'Blonde' plays a relevant note over and over again
Fifteen. That’s how many times Sky Ferreira says the title of “Nobody Asked Me (If I Was Okay)” throughout the four-minute song. Writer-director Andrew Dominik’s “Blonde” contains 166 minutes of nobody really asking Marilyn Monroe if she’s OK. It’s similarly repetitive, though not without weight.
Sporting an accent whose occasional cracks seem an intentional part of the film’s non-reality, Ana de Armas stars as the artist formerly known as Norma Jeane Baker, who utilized underrated talent and a bevy of drooling men to escape a traumatic childhood and become an enormous movie star—albeit one who was sexualized at every possible moment and typecast as a dumb, well, you know. And Dominik (“The Assassination of Jesse James by the Coward Robert Ford”) avoids the typical biopic and many aspects of traditional storytelling. This is a woozy movie, disinterested in narrative as it prioritizes the essence of how terrible it feels to be loved by all and heard by none. That is certainly clear; what’s unclear is why capturing that feeling and telling a proper story are mutually exclusive.
For example: We see Marilyn marry Joe DiMaggio (Bobby Cannavale) and Arthur Miller (Adrien Brody) and call both older men “Daddy,” an extension of a lifelong/movielong search for the father she never knew.

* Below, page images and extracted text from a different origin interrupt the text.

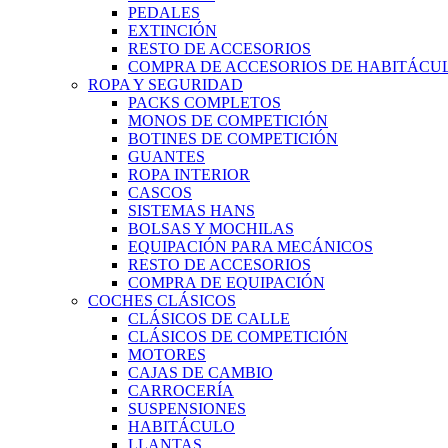
PEDALES
EXTINCIÓN
RESTO DE ACCESORIOS
COMPRA DE ACCESORIOS DE HABITÁCU
ROPA Y SEGURIDAD
PACKS COMPLETOS
MONOS DE COMPETICIÓN
BOTINES DE COMPETICIÓN
GUANTES
ROPA INTERIOR
CASCOS
SISTEMAS HANS
BOLSAS Y MOCHILAS
EQUIPACIÓN PARA MECÁNICOS
RESTO DE ACCESORIOS
COMPRA DE EQUIPACIÓN
COCHES CLÁSICOS
CLÁSICOS DE CALLE
CLÁSICOS DE COMPETICIÓN
MOTORES
CAJAS DE CAMBIO
CARROCERÍA
SUSPENSIONES
HABITÁCULO
LLANTAS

But these relationships feel like bullet points instead of a person’s life in progress; it’s hard to know if we’re supposed to think that Marilyn/Norma accepted validation from any famous guy with a few years on her or if there was anything about these guys in particular that gave her even a misguided sense of satisfaction and/or safety. The whole movie is kind of like that, hopping around among people in her life (including Julianne Nicholson as her troubled mother and David Warshofsky as a film executive who sexually assaults Marilyn and doesn’t think twice about sitting next to her in a limo) and vaguely suggesting connections while also defiantly leaving out the actual detail and connective tissue that would feel like an honest portrait.
That doesn’t mean a traditional biopic, which with rare exception turns a fascinating person’s life into a cliche. But “Blonde” focuses so determinedly on the notion of Marilyn Monroe as a victim of every person and situation that it minimizes her agency in her own story rather than making a well-articulated point about how ill-suited this particular person was for this kind of spotlight at this time in American movies. The filmmaking is often beautiful, whether in the flickering of flames in a wildfire or the throngs of slobbering men calling Marilyn’s name along a red carpet.
Over close to three hours, though, a few striking images and a lot of painful moments don’t necessarily add to what we already understand about objectification and sexism and the vast space between a public profile and inner turmoil. De Armas is extraordinary and much more complicated than the film, which prioritizes its cinematic language over its subject and has a lot more feelings than ideas. The result is unquestionably Dominik’s vision of an icon, but you wonder if we truly get her perspective or just another incurious agenda forced upon her. And if that’s the point, it shouldn’t be.